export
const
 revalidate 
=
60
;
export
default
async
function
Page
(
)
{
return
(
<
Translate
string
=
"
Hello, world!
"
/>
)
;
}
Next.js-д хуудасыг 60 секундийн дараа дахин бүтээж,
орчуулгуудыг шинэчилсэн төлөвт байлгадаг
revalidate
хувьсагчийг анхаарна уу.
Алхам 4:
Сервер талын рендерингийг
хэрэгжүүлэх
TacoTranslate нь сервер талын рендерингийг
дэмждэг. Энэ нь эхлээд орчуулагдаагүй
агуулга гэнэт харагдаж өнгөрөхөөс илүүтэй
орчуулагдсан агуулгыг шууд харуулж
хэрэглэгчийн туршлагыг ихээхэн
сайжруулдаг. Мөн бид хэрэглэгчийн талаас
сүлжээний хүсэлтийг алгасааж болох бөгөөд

---

Starting from the line with "хэрэглэгчийн туршлагыг ихээхэн" and ending with the final line of the data, quote every line exactly, both ends included.

**Your solution**
хэрэглэгчийн туршлагыг ихээхэн
сайжруулдаг. Мөн бид хэрэглэгчийн талаас
сүлжээний хүсэлтийг алгасааж болох бөгөөд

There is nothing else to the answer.